The Africa Health Research Institute’s research is truly collaborative: we work with over 60 academic and clinical institutions in South Africa and elsewhere in Africa and the world.
“UCL takes a collaborative approach to tackling major global challenges and forging successful partnerships is a key priority and strength of the School of Life and Medical Sciences,” said Professor David Lomas, UCL Vice-Provost (Health). “Our commitment to the Africa Health Research Institute builds on our role as one of the world’s leading centres for biomedical research. The Africa Health Research Institute will become a significant global partner for UCL, in line with our Global Engagement Strategy, and will strengthen the translation of our research into new therapies that address the HIV/TB co-epidemic and benefit human health.”
“The investment by Wellcome and others in South African health research has undoubtedly improved the lives of people with HIV over the past 15 years. But growing resistance to HIV and TB treatments, and stubbornly high infection rates, mean we must redouble our efforts if we are going to sustain our hard-won progress,” said Professor Mike Turner, Wellcome Trust Acting Director of Science and Head of Infection Biology. “Long-standing threats such as TB, HIV and increasingly the non-communicable diseases, will only be solved with a strong research base which combines different approaches.
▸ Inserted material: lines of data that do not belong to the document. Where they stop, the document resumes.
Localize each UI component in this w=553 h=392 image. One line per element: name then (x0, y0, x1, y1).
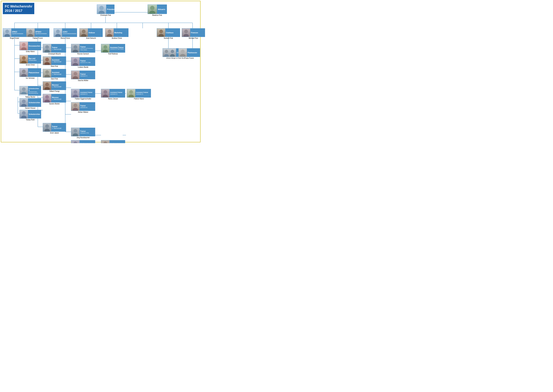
svg-point-69 (21, 61, 27, 63)
svg-point-48 (99, 6, 104, 10)
assist-trainer-jb-name: Rolf Rebholz (101, 53, 125, 55)
aktuarin-node: Aktuarin Beatrice Fink (148, 5, 167, 16)
svg-point-98 (74, 90, 77, 94)
assistent1b-role: Assistent (52, 72, 65, 73)
assistent1b-node: Assistent 1. Mannschaft Dani Fink (43, 69, 66, 80)
platzkassier-role: Platzkassier (187, 52, 199, 54)
aktuarin-name: Beatrice Fink (148, 14, 167, 16)
svg-point-49 (98, 11, 104, 14)
svg-point-114 (171, 50, 174, 53)
schiri2-role: Schiedsrichter (29, 113, 40, 115)
trainer2-node: Trainer 2. Mannschaft Erich Jakob (43, 123, 66, 134)
svg-point-51 (149, 11, 155, 14)
clubhaus-node: Clubhaus Norbert Fink (157, 28, 180, 39)
svg-point-93 (103, 49, 108, 52)
svg-point-54 (29, 30, 32, 33)
svg-point-74 (22, 99, 26, 103)
masseur1b-name: Sandro Beeler (43, 103, 66, 105)
svg-point-73 (21, 92, 27, 95)
trainer-jfg-subrole: Junioren F/G (80, 132, 94, 134)
trainer-jb2-role: Trainer (80, 60, 94, 62)
svg-point-91 (73, 49, 78, 52)
trainer-jc-role: Trainer (80, 73, 94, 75)
svg-point-66 (22, 43, 26, 47)
svg-point-80 (45, 58, 49, 61)
platzzeichner-node: Platzzeichner Ivo Schreier (20, 68, 41, 79)
ajko-name: Remo Christ (54, 37, 77, 39)
svg-point-77 (21, 116, 27, 118)
masseur1a-name: Gilbert Frangi (43, 90, 66, 92)
trainer-jc-subrole: Junioren C (80, 75, 94, 77)
assist-trainer-jb-subrole: Junioren B Thal United (110, 49, 124, 50)
marketing-name: Andrea Christ (105, 37, 128, 39)
president-name: Christoph Fink (97, 14, 114, 16)
svg-point-100 (104, 90, 107, 94)
anlaesse-role: Anlässe (89, 32, 102, 34)
svg-point-78 (45, 45, 49, 49)
anlaesse-name: Andi Dietschi (79, 37, 103, 39)
assist-trainer-jd1-role: Assistent-Trainer (80, 91, 94, 93)
svg-point-106 (74, 129, 77, 133)
assist-trainer-jd3-role: Assistent-Trainer (136, 91, 150, 93)
trainer-je-name: Adrian Walser (71, 111, 95, 113)
trainer-jb-promo-node: Trainer Junioren B Promotion Thal United… (71, 44, 95, 55)
spiko-role: SPIKO (12, 31, 25, 33)
svg-point-117 (180, 54, 185, 57)
schiri1-role: Schiedsrichter (29, 102, 40, 104)
trainer-jb-promo-subrole: Junioren B Promotion Thal United (80, 48, 94, 51)
schiri-verantwortlicher-role: Schiedsrichter & (29, 88, 40, 91)
spoko-subrole: Sportkommission (35, 33, 48, 35)
spoko-role: SPOKO (35, 31, 48, 33)
svg-point-57 (55, 34, 61, 37)
trainer1-name: Christoph Büschi (43, 53, 66, 55)
svg-point-115 (170, 54, 175, 57)
org-chart: Präsident Christoph Fink Aktuarin Beatri… (3, 4, 199, 140)
svg-point-75 (21, 104, 27, 107)
svg-point-50 (150, 6, 154, 10)
assistent1a-subrole: 1. Mannschaft (52, 61, 65, 63)
svg-point-56 (56, 30, 60, 33)
spoko-node: SPOKO Sportkommission Fabian Furrer (26, 28, 49, 39)
svg-point-94 (74, 59, 77, 62)
svg-point-101 (103, 95, 108, 97)
bau-name: Ernst Christ (20, 64, 41, 66)
svg-point-103 (128, 95, 134, 97)
page: FC Welschenrohr 2016 / 2017 (1, 1, 200, 142)
assist-trainer-jd1-subrole: Junioren D (80, 93, 94, 95)
svg-point-105 (73, 108, 78, 111)
svg-point-83 (44, 75, 50, 77)
svg-point-71 (21, 74, 27, 77)
assist-trainer-jd1-name: Fabian Eggenschwiler (71, 98, 95, 100)
trainer-jb-promo-name: Ronnie Gertsch (71, 53, 95, 55)
svg-point-67 (21, 47, 27, 50)
svg-point-87 (44, 99, 50, 102)
trainer-jc-name: Sascha Müller (71, 80, 95, 81)
bau-subrole: Infrastruktur (29, 59, 40, 61)
trainer-je-node: Trainer Junioren E Adrian Walser (71, 102, 95, 113)
masseur1a-node: Masseur 1. Mannschaft Gilbert Frangi (43, 81, 66, 92)
spiko-subrole: Spielkommission (12, 33, 25, 35)
trainer-jfg-role: Trainer (80, 130, 94, 132)
finanzen-node: Finanzen Michael Fluri (182, 28, 205, 39)
assist-jfg1-node: Assistent Junioren F/G Stefan Grollimund (71, 140, 95, 143)
schiri1-name: Daniel Hüsser (20, 107, 41, 109)
trainer-jfg-name: Jürg Nussbaumer (71, 137, 95, 139)
assist-trainer-jd2-subrole: Junioren D (110, 93, 124, 95)
assist-jfg2-role: Assistent (110, 143, 124, 143)
schiri-verantwortlicher-name: Tobias Beeler (20, 96, 41, 98)
svg-point-62 (159, 30, 163, 33)
assist-trainer-jd3-name: Patrick Hänni (127, 98, 151, 100)
masseur1a-subrole: 1. Mannschaft (52, 86, 65, 88)
president-role: Präsident (107, 8, 114, 10)
svg-point-60 (108, 30, 111, 33)
clubhaus-name: Norbert Fink (157, 37, 180, 39)
assist-trainer-jd1-node: Assistent-Trainer Junioren D Fabian Egge… (71, 89, 95, 100)
trainer2-subrole: 2. Mannschaft (52, 127, 65, 129)
svg-point-81 (44, 62, 50, 65)
bau-role: Bau und (29, 58, 40, 59)
ajko-node: AJKO Juniorenkommission Remo Christ (54, 28, 77, 39)
spiko-node: SPIKO Spielkommission Roger Kobel (3, 28, 26, 39)
schiri-verantwortlicher-node: Schiedsrichter & Schiedsrichter-Verantwo… (20, 86, 41, 98)
trainer1-role: Trainer (52, 47, 65, 49)
assistent1a-role: Assistent (52, 59, 65, 61)
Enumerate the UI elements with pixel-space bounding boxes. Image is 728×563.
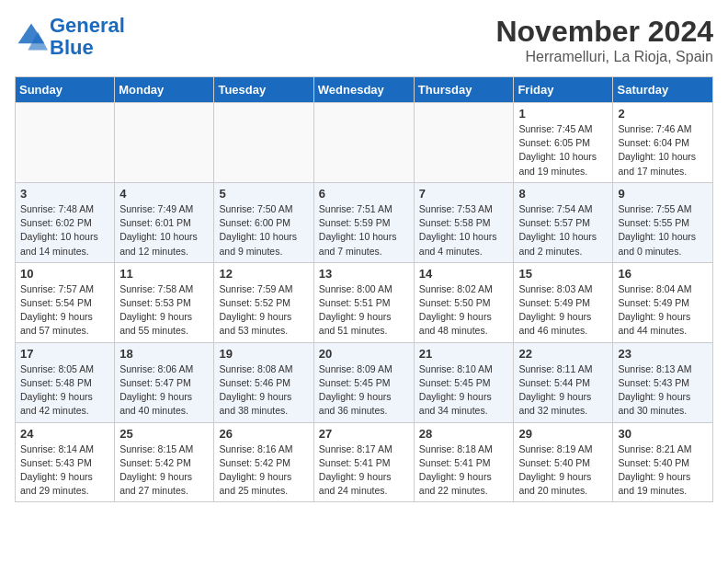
day-info: Sunrise: 8:02 AM Sunset: 5:50 PM Dayligh… [419, 282, 509, 339]
day-info: Sunrise: 8:09 AM Sunset: 5:45 PM Dayligh… [319, 362, 409, 419]
day-info: Sunrise: 8:18 AM Sunset: 5:41 PM Dayligh… [419, 442, 509, 499]
header: General Blue November 2024 Herramelluri,… [15, 15, 713, 65]
day-info: Sunrise: 8:19 AM Sunset: 5:40 PM Dayligh… [518, 442, 608, 499]
day-number: 15 [518, 267, 608, 281]
dow-header: Friday [514, 77, 613, 103]
day-number: 29 [518, 427, 608, 441]
day-info: Sunrise: 7:46 AM Sunset: 6:04 PM Dayligh… [618, 122, 708, 178]
calendar-cell: 8Sunrise: 7:54 AM Sunset: 5:57 PM Daylig… [514, 182, 613, 262]
day-number: 19 [219, 347, 308, 361]
day-number: 16 [618, 267, 708, 281]
logo-icon [15, 20, 48, 53]
day-info: Sunrise: 7:57 AM Sunset: 5:54 PM Dayligh… [20, 282, 109, 339]
day-info: Sunrise: 8:21 AM Sunset: 5:40 PM Dayligh… [618, 442, 708, 499]
calendar-cell: 1Sunrise: 7:45 AM Sunset: 6:05 PM Daylig… [514, 103, 613, 183]
calendar-cell: 14Sunrise: 8:02 AM Sunset: 5:50 PM Dayli… [414, 262, 514, 342]
day-info: Sunrise: 7:59 AM Sunset: 5:52 PM Dayligh… [219, 282, 308, 339]
day-number: 23 [618, 347, 708, 361]
calendar-cell: 21Sunrise: 8:10 AM Sunset: 5:45 PM Dayli… [414, 342, 514, 422]
day-number: 22 [518, 347, 608, 361]
calendar-cell: 20Sunrise: 8:09 AM Sunset: 5:45 PM Dayli… [313, 342, 414, 422]
dow-header: Saturday [613, 77, 713, 103]
day-info: Sunrise: 8:04 AM Sunset: 5:49 PM Dayligh… [618, 282, 708, 339]
logo-text: General Blue [50, 15, 125, 59]
day-number: 28 [419, 427, 509, 441]
day-info: Sunrise: 8:17 AM Sunset: 5:41 PM Dayligh… [319, 442, 409, 499]
day-number: 7 [419, 187, 509, 201]
calendar-cell: 9Sunrise: 7:55 AM Sunset: 5:55 PM Daylig… [613, 182, 713, 262]
day-number: 8 [518, 187, 608, 201]
day-number: 12 [219, 267, 308, 281]
calendar-cell: 4Sunrise: 7:49 AM Sunset: 6:01 PM Daylig… [115, 182, 214, 262]
calendar-cell: 23Sunrise: 8:13 AM Sunset: 5:43 PM Dayli… [613, 342, 713, 422]
month-title: November 2024 [495, 15, 713, 49]
day-number: 13 [319, 267, 409, 281]
day-info: Sunrise: 8:14 AM Sunset: 5:43 PM Dayligh… [20, 442, 109, 499]
day-number: 20 [319, 347, 409, 361]
logo-line2: Blue [50, 36, 94, 59]
day-number: 24 [20, 427, 109, 441]
day-number: 1 [518, 107, 608, 121]
day-info: Sunrise: 7:55 AM Sunset: 5:55 PM Dayligh… [618, 202, 708, 259]
calendar-cell: 3Sunrise: 7:48 AM Sunset: 6:02 PM Daylig… [16, 182, 115, 262]
calendar-cell: 22Sunrise: 8:11 AM Sunset: 5:44 PM Dayli… [514, 342, 613, 422]
day-info: Sunrise: 7:48 AM Sunset: 6:02 PM Dayligh… [20, 202, 109, 259]
calendar-cell [313, 103, 414, 183]
calendar: SundayMondayTuesdayWednesdayThursdayFrid… [15, 76, 713, 502]
calendar-cell: 6Sunrise: 7:51 AM Sunset: 5:59 PM Daylig… [313, 182, 414, 262]
day-info: Sunrise: 7:54 AM Sunset: 5:57 PM Dayligh… [518, 202, 608, 259]
calendar-cell: 13Sunrise: 8:00 AM Sunset: 5:51 PM Dayli… [313, 262, 414, 342]
calendar-cell [115, 103, 214, 183]
day-number: 11 [119, 267, 209, 281]
calendar-cell: 25Sunrise: 8:15 AM Sunset: 5:42 PM Dayli… [115, 422, 214, 502]
day-info: Sunrise: 7:49 AM Sunset: 6:01 PM Dayligh… [119, 202, 209, 259]
day-number: 4 [119, 187, 209, 201]
day-number: 6 [319, 187, 409, 201]
day-info: Sunrise: 8:10 AM Sunset: 5:45 PM Dayligh… [419, 362, 509, 419]
calendar-cell: 19Sunrise: 8:08 AM Sunset: 5:46 PM Dayli… [214, 342, 313, 422]
calendar-cell: 30Sunrise: 8:21 AM Sunset: 5:40 PM Dayli… [613, 422, 713, 502]
day-info: Sunrise: 8:15 AM Sunset: 5:42 PM Dayligh… [119, 442, 209, 499]
day-info: Sunrise: 8:11 AM Sunset: 5:44 PM Dayligh… [518, 362, 608, 419]
day-number: 25 [119, 427, 209, 441]
day-info: Sunrise: 7:45 AM Sunset: 6:05 PM Dayligh… [518, 122, 608, 178]
calendar-cell [214, 103, 313, 183]
day-number: 26 [219, 427, 308, 441]
day-number: 2 [618, 107, 708, 121]
day-info: Sunrise: 7:53 AM Sunset: 5:58 PM Dayligh… [419, 202, 509, 259]
dow-header: Tuesday [214, 77, 313, 103]
day-info: Sunrise: 8:03 AM Sunset: 5:49 PM Dayligh… [518, 282, 608, 339]
calendar-cell [16, 103, 115, 183]
calendar-cell: 2Sunrise: 7:46 AM Sunset: 6:04 PM Daylig… [613, 103, 713, 183]
day-info: Sunrise: 7:51 AM Sunset: 5:59 PM Dayligh… [319, 202, 409, 259]
day-info: Sunrise: 8:16 AM Sunset: 5:42 PM Dayligh… [219, 442, 308, 499]
day-info: Sunrise: 7:58 AM Sunset: 5:53 PM Dayligh… [119, 282, 209, 339]
dow-header: Wednesday [313, 77, 414, 103]
day-info: Sunrise: 8:06 AM Sunset: 5:47 PM Dayligh… [119, 362, 209, 419]
calendar-cell: 18Sunrise: 8:06 AM Sunset: 5:47 PM Dayli… [115, 342, 214, 422]
calendar-cell: 26Sunrise: 8:16 AM Sunset: 5:42 PM Dayli… [214, 422, 313, 502]
day-number: 30 [618, 427, 708, 441]
calendar-cell: 5Sunrise: 7:50 AM Sunset: 6:00 PM Daylig… [214, 182, 313, 262]
day-number: 17 [20, 347, 109, 361]
calendar-cell: 10Sunrise: 7:57 AM Sunset: 5:54 PM Dayli… [16, 262, 115, 342]
logo-line1: General [50, 14, 125, 37]
day-number: 21 [419, 347, 509, 361]
logo: General Blue [15, 15, 125, 59]
day-number: 3 [20, 187, 109, 201]
calendar-cell: 12Sunrise: 7:59 AM Sunset: 5:52 PM Dayli… [214, 262, 313, 342]
calendar-cell: 24Sunrise: 8:14 AM Sunset: 5:43 PM Dayli… [16, 422, 115, 502]
calendar-cell: 16Sunrise: 8:04 AM Sunset: 5:49 PM Dayli… [613, 262, 713, 342]
day-number: 27 [319, 427, 409, 441]
location-subtitle: Herramelluri, La Rioja, Spain [495, 49, 713, 65]
dow-header: Monday [115, 77, 214, 103]
calendar-cell: 27Sunrise: 8:17 AM Sunset: 5:41 PM Dayli… [313, 422, 414, 502]
day-number: 14 [419, 267, 509, 281]
calendar-cell: 29Sunrise: 8:19 AM Sunset: 5:40 PM Dayli… [514, 422, 613, 502]
dow-header: Thursday [414, 77, 514, 103]
dow-header: Sunday [16, 77, 115, 103]
day-info: Sunrise: 8:05 AM Sunset: 5:48 PM Dayligh… [20, 362, 109, 419]
calendar-cell: 7Sunrise: 7:53 AM Sunset: 5:58 PM Daylig… [414, 182, 514, 262]
day-info: Sunrise: 8:00 AM Sunset: 5:51 PM Dayligh… [319, 282, 409, 339]
day-number: 9 [618, 187, 708, 201]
Individuals and teams at the Africa Health Research Institute will play a leading role in shaping and driving world class, locally driven and relevant research that improves human health. Ultimately, solutions to health crises will be driven by African scientists and, increasingly, African investment.”
“We believe this new research centre is well positioned to make the critical scientific advances needed to improve our understanding of and advance treatment for these two deadly infectious diseases,” said HHMI President Robert Tjian. “The unification of these institutes makes possible a spectrum of research previously unimagined by either the Africa Centre or K-RITH separately.”
“The unification is a major achievement. It maximises the opportunities for impact of world leading research on the twin epidemics of HIV and TB,” said UKZN spokesperson Lesiba Seshoka.